** TASK DESCRIPTION **
Extract, from the records beneath this instruction, each line that contains the word "click".

** DATA LISTING **
-- -- --
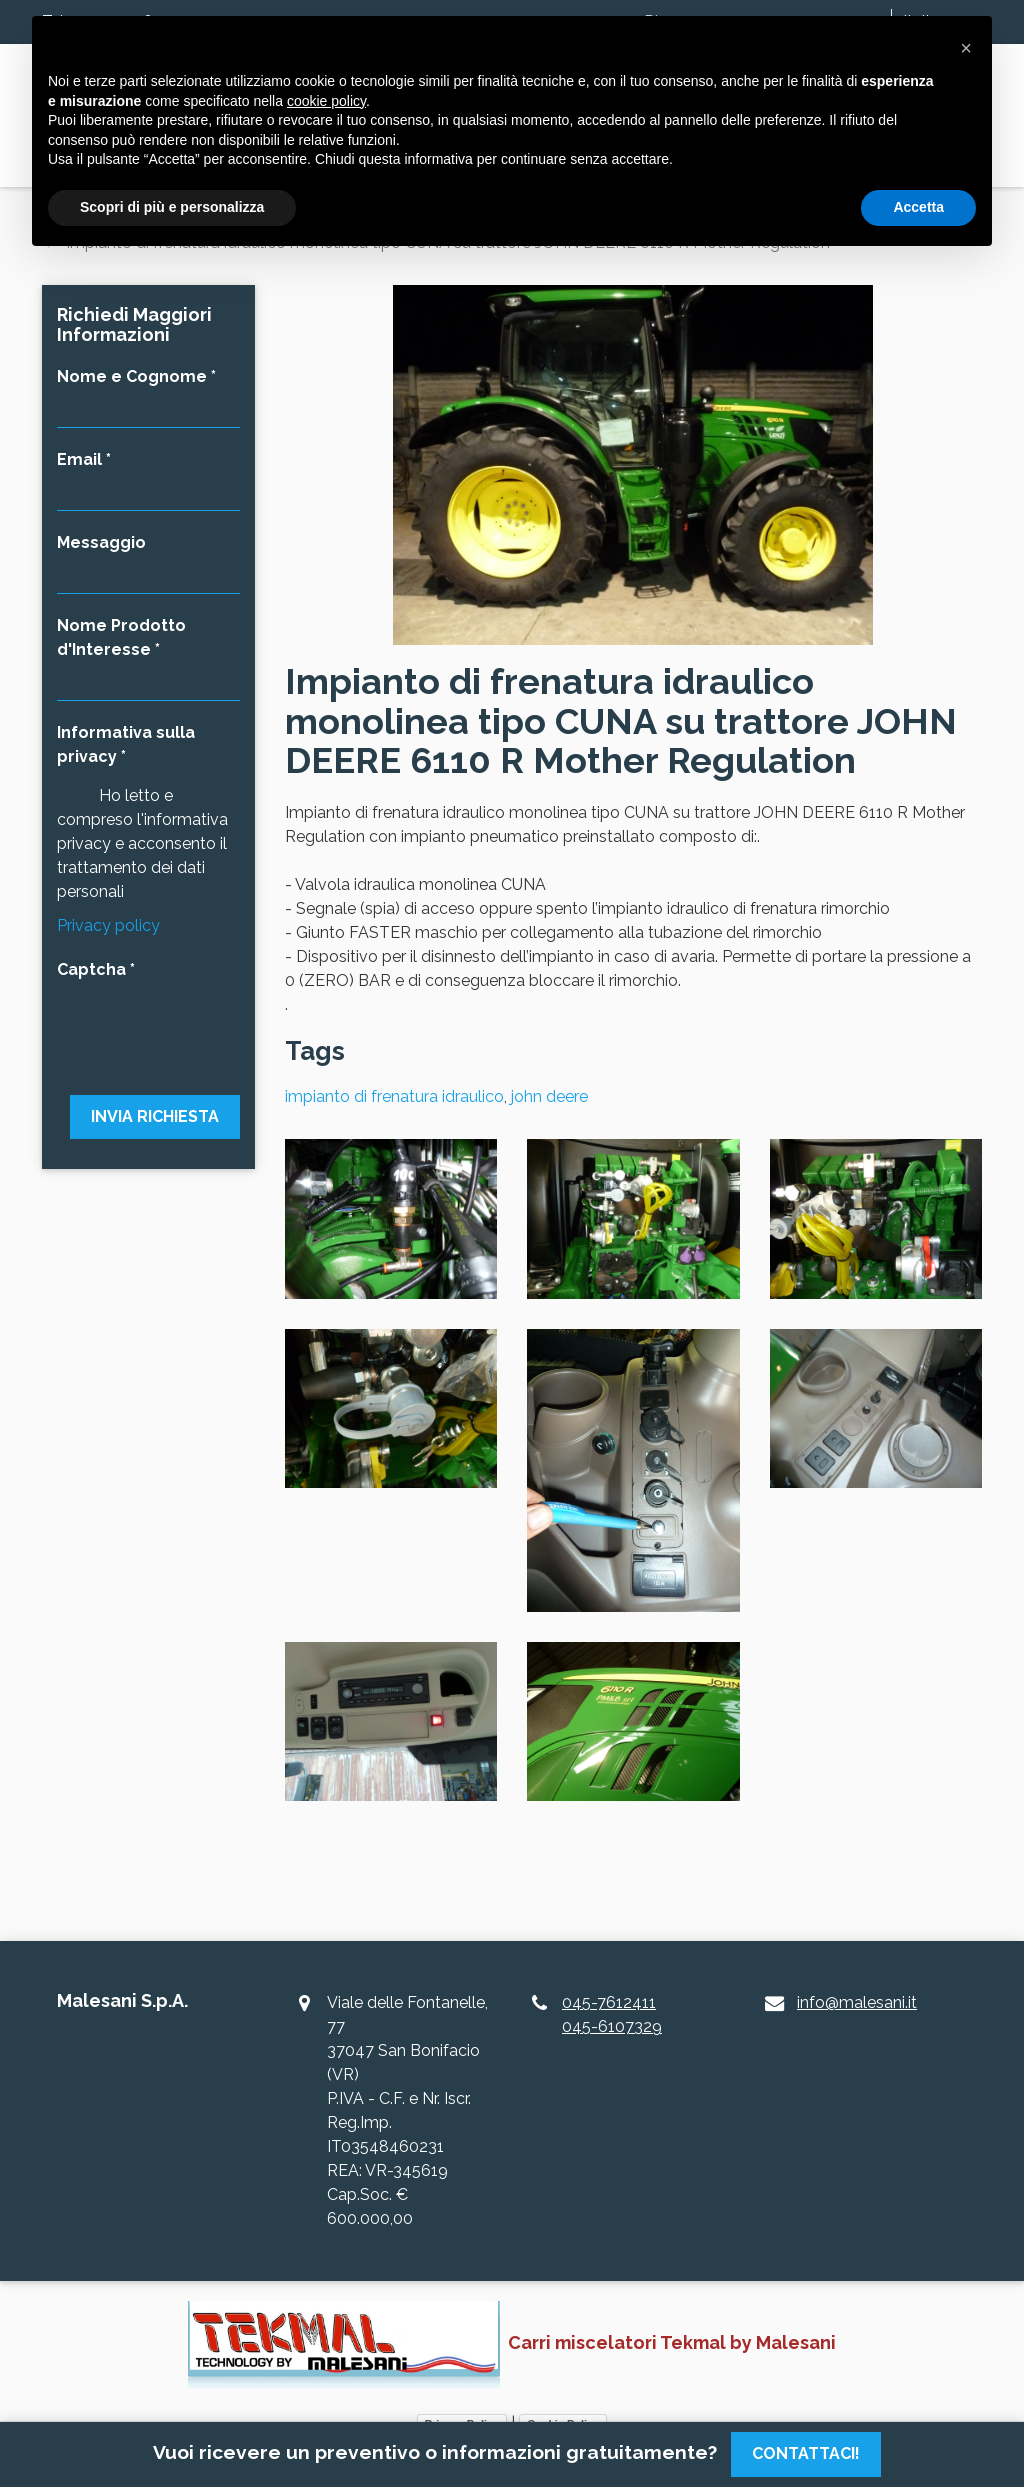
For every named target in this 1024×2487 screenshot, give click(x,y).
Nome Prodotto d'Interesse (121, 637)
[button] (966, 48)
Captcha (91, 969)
-- -- --
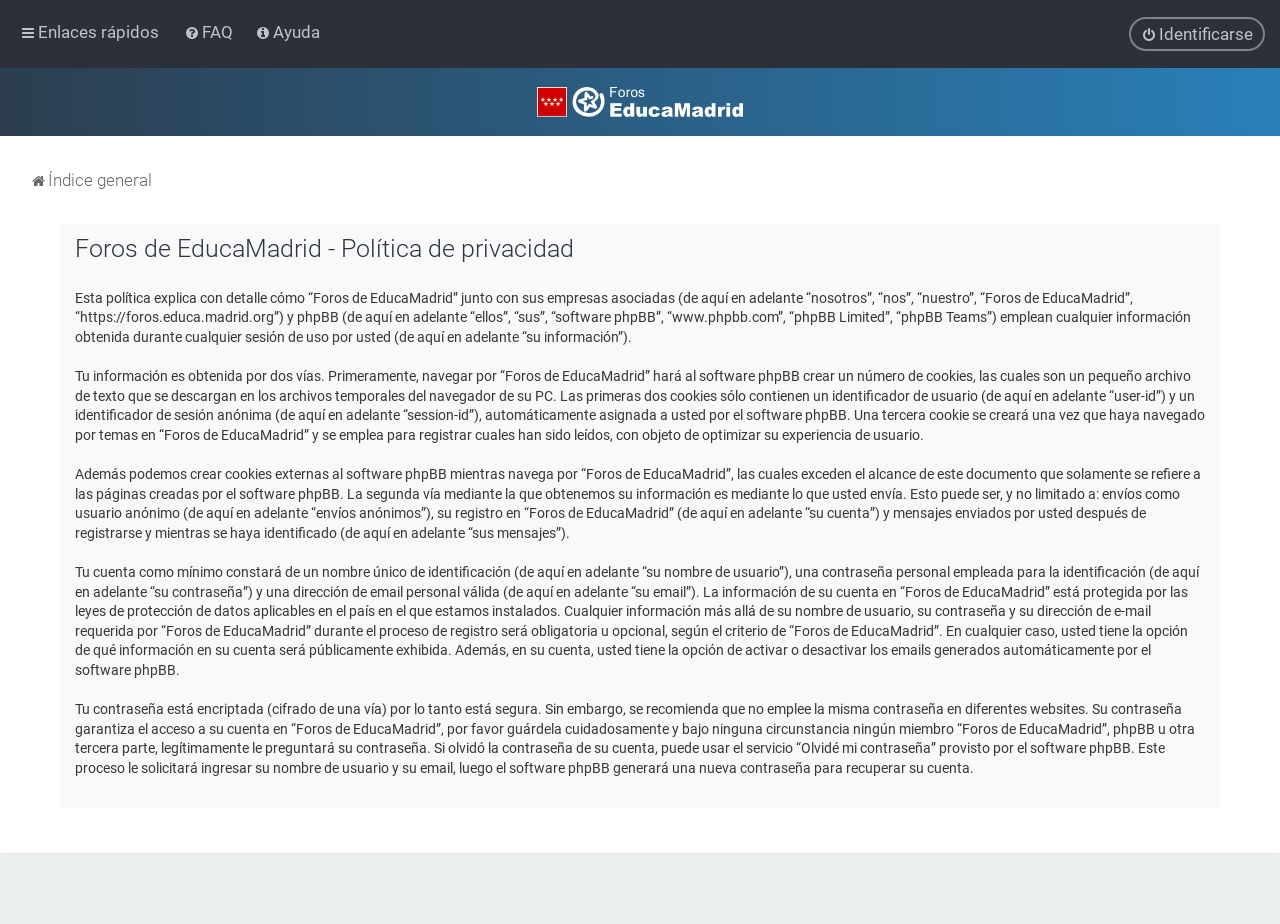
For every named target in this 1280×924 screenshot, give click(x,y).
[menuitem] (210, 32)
-- -- --
** TASK RESULT **
For every named target in this 1024×2487 screenshot, give click(x,y).
For every named target in this 1280×924 screenshot, give click(x,y).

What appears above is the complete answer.